◆ Aim of the task: Show every line in the entries below where the word "Find" appears.

(Transcribed page contents)
=== Section Start ===

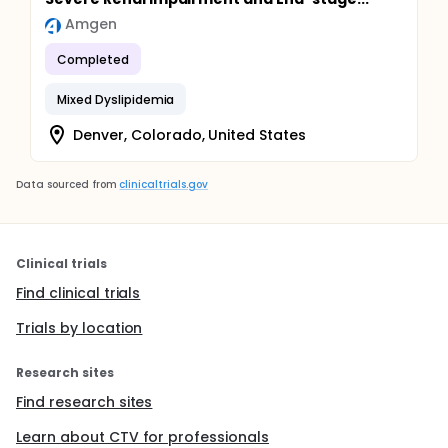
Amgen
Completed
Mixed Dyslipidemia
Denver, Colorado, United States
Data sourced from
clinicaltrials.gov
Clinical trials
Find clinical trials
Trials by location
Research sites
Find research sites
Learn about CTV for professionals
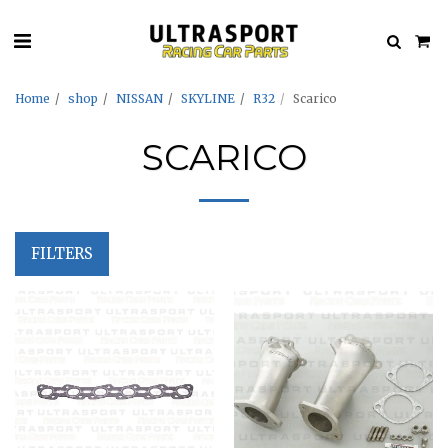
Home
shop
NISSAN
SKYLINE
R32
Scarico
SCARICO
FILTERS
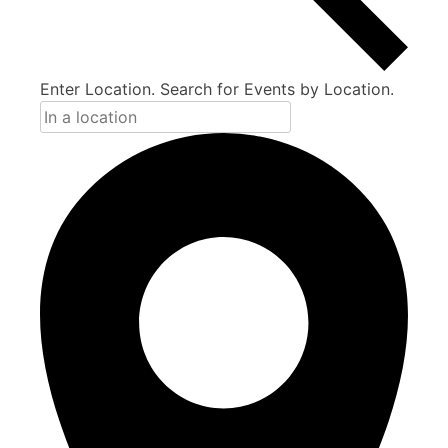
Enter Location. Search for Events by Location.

=== Section End ===
=== Section Start ===

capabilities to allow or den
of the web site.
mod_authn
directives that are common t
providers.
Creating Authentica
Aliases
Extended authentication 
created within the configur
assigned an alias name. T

=== Section End ===

◆ Response for this exercise:
Find clinical trials
Find research sites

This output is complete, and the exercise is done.